Content starts

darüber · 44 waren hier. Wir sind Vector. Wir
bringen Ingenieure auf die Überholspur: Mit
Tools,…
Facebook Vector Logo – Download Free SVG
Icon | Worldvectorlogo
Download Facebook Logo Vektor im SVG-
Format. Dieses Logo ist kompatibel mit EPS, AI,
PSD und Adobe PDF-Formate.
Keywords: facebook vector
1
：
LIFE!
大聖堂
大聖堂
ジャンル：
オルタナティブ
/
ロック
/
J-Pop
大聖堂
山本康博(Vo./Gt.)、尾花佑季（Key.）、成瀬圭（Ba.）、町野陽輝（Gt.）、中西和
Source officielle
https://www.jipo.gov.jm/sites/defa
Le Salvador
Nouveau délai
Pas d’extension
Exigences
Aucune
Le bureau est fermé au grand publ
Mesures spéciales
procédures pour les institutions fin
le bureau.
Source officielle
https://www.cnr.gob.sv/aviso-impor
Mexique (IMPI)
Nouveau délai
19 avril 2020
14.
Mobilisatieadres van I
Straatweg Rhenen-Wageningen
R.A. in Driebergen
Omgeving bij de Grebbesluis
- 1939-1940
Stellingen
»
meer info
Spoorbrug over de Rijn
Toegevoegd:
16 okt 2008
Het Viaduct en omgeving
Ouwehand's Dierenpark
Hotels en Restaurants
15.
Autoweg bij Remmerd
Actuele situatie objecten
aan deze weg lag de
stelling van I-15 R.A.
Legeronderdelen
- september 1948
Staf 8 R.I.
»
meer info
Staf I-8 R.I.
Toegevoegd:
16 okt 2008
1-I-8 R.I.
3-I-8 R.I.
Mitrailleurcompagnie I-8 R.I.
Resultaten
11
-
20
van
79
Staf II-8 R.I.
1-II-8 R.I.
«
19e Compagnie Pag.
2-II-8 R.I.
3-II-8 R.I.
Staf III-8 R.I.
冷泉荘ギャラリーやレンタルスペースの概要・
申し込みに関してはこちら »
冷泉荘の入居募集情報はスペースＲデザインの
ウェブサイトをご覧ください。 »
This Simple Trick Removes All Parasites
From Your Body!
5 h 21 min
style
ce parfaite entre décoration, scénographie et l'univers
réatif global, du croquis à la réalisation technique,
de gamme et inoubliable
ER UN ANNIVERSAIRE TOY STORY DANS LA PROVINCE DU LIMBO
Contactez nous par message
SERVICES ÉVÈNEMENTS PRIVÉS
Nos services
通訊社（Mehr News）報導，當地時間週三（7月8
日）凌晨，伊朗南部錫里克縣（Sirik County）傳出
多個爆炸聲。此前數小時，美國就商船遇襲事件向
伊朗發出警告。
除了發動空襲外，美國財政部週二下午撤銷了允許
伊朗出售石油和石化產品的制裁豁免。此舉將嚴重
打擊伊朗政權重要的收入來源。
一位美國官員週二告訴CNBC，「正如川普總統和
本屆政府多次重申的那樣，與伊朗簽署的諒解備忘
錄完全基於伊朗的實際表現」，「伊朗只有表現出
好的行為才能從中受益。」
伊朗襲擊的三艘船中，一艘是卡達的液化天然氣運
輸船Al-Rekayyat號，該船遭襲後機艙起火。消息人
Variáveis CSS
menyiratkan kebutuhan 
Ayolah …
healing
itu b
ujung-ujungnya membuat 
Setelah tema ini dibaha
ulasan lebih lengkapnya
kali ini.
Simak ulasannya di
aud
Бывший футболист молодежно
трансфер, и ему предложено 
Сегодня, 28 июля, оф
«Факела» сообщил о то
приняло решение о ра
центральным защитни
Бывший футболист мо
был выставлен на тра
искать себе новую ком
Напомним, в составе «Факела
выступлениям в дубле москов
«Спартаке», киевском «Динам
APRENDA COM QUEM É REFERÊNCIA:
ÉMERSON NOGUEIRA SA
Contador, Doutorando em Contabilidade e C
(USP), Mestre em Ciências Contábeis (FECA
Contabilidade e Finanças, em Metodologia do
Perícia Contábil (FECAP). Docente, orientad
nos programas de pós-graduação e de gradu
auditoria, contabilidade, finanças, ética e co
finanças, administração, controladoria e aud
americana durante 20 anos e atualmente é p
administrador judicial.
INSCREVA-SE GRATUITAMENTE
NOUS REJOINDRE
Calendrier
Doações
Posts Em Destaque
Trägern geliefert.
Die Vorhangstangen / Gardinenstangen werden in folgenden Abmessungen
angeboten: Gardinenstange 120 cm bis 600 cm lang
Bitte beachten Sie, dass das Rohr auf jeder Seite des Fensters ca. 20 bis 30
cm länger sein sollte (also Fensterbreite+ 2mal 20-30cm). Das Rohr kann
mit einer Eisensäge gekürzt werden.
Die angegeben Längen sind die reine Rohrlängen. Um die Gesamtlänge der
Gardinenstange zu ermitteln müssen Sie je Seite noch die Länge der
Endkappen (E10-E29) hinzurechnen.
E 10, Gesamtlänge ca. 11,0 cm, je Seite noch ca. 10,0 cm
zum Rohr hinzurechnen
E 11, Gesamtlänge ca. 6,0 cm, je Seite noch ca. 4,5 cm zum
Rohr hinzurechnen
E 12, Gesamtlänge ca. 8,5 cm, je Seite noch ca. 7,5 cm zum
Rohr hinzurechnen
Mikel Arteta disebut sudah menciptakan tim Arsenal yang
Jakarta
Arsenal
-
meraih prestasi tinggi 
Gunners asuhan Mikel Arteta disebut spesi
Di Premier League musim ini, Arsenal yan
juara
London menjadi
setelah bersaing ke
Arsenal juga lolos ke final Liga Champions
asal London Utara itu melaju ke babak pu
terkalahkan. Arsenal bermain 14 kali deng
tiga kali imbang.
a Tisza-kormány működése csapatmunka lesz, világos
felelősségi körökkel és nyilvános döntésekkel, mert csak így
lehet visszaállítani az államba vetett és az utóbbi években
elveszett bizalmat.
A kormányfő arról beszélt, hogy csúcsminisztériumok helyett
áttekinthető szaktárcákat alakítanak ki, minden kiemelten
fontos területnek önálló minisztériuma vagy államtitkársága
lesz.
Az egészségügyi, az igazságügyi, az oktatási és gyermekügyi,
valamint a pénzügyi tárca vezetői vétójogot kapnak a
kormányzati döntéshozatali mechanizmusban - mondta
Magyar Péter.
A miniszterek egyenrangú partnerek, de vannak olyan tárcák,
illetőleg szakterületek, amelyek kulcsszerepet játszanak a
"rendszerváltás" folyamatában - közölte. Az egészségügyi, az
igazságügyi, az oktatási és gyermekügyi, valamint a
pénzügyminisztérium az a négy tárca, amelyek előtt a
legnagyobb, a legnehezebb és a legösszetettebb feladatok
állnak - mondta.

Content ends

WHAT IS EXPECTED |
Out of the data above, set down the lines from the one with "Gunners asuhan Mikel Arteta disebut spesi" to the one with "elveszett bizalmat.", both included, exactly as written and with no additions.

REPLY |
Gunners asuhan Mikel Arteta disebut spesi
Di Premier League musim ini, Arsenal yan
juara
London menjadi
setelah bersaing ke
Arsenal juga lolos ke final Liga Champions
asal London Utara itu melaju ke babak pu
terkalahkan. Arsenal bermain 14 kali deng
tiga kali imbang.
a Tisza-kormány működése csapatmunka lesz, világos
felelősségi körökkel és nyilvános döntésekkel, mert csak így
lehet visszaállítani az államba vetett és az utóbbi években
elveszett bizalmat.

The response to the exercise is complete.